Tuesday, November 30, 2010

Proof the Fed Does Not Protect Consumer Rights

      I was dumb founded as I read this editorial in The New York Times of November 29th and so I am quoting the basic points below.
     You may remember when the movement to create a separate Consumer Protection Agency gathered force last spring.  Mr Bernanke was one of its fiercest opponents. I remember one droning disposition before the Congressional Banking Committee when he explained actions the Fed took in protecting the credit card consumer.  He talked about the size of the font and the length of the sentences and the clarity of the prose in bank disclosures.  Not a word about limits on fees, timely notice of raises in interest rates, collusion with other creditors in setting interest rates. Mr Bernanke was mostly worried about educating the consumer! Nothing about reforming banking practices.
      Congress did mandate more comprehensive changes to credit card regulations, in great part due to the efforts of Elizabeth Warren, and the Banking Reform Act did create a separate Consumer Protection Agency within Treasury, outside the purview of the Fed. This new proposal should remove any lingering doubts anyone ever had about the wisdom of taking consumer protections away from the FED.  Read and weep.
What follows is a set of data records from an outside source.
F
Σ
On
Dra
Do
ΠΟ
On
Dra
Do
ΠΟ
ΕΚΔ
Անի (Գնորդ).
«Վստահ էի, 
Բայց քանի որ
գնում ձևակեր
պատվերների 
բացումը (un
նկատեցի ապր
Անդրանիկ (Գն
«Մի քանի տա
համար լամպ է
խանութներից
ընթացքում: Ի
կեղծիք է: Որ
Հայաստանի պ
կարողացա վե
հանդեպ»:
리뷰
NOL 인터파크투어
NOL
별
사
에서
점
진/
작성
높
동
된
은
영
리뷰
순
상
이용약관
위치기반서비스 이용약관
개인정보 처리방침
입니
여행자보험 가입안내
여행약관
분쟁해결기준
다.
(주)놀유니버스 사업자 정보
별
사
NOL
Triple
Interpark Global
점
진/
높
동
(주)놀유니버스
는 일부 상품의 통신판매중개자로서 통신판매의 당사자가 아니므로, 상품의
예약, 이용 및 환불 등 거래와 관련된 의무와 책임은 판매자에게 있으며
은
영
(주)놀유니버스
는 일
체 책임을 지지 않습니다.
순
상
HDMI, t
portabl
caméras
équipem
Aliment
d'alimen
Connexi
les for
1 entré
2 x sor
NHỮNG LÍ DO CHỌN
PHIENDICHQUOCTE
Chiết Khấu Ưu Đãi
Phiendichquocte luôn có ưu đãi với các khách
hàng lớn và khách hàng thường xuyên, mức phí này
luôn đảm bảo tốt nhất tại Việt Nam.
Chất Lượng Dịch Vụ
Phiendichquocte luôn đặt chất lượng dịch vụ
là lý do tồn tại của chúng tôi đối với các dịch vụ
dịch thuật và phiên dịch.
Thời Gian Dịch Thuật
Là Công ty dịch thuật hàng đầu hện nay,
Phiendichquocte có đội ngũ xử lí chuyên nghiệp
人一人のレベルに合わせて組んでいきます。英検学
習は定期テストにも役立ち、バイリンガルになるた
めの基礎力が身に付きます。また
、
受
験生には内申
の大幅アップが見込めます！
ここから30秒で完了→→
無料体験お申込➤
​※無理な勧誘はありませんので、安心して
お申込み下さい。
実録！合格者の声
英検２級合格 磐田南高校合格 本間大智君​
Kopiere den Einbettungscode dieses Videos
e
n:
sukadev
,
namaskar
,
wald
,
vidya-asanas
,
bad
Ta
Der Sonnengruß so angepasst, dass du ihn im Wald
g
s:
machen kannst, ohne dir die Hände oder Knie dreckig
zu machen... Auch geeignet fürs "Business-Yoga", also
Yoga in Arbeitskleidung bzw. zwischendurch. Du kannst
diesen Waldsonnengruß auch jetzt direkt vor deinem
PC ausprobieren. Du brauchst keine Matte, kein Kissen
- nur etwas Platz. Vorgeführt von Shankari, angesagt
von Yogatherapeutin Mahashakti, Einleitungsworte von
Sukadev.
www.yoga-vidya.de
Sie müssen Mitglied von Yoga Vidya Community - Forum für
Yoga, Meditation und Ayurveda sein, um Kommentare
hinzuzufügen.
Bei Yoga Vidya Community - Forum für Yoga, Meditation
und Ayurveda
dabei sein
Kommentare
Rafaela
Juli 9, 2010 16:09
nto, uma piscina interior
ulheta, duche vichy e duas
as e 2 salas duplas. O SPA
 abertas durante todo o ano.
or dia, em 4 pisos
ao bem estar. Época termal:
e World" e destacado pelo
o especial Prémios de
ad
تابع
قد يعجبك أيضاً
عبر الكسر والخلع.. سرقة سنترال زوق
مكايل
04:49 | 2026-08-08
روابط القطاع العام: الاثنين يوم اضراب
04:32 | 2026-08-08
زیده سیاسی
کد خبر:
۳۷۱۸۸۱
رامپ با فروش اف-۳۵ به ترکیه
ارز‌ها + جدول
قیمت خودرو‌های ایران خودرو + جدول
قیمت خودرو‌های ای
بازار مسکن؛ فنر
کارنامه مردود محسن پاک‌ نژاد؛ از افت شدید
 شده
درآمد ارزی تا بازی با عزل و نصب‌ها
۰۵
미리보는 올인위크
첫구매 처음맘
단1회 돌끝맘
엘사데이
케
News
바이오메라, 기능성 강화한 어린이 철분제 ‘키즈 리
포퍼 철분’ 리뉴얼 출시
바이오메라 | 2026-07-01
      "There are two sides to every delinquent loan - a lender who made a bad lending decision and a borrower who cannot repay. Yet, banks have never acted as if they bear responsibility for the mortgage mess.
They have . . .. resisted reducing principal balances for troubled borrowers, for instance, because that could force them to take losses they would rather delay.
Now, despite mounting evidence of borrower mistreatment, the Federal Reserve has proposed a rule that would disable the most effective legal tool that borrowers have to fight foreclosures.
First, some background: The Truth in Lending Act from 1968 gives borrowers the "right of rescission," the ability to undo a home refinancing or home equity loan within three years of the closing if the lender did not make proper disclosures - generally of the loan amount, interest rate and repayment terms. The law makes allowances for mere mistakes by the lender, but otherwise requires strict compliance, as well it should: disclosure is the main - often the only - consumer protection in the mortgage market. ... .  when a loan is rescinded, the lender must give up its security interest in the home - and without a security interest, the lender cannot foreclose. The borrower must still repay the loan principal, minus payments already made. Essentially, a lender that has not complied with required disclosures can get its money back, but not interest and other fees.
      In practice, one of the ways that rescissions have worked is that lenders faced with rescission have instead modified the loans, by reducing principal and setting new repayment terms. The Fed. . .  would require a borrower to pay off the remaining principal before the lender gives up its security interest. That would be clearly impossible for troubled borrowers. So the Fed's proposal would benefit the creditor who violated the law rather than the borrower, paving the way for foreclosures that otherwise could be avoided."
      Banks have already influenced our bankruptcy laws such that the one type of debt that cannot be extinguished or altered by a bankruptcy judge - you guessed it - is a mortgage! Now they want relief from responsibility for false representations!  Go talk to your senator about this. I have.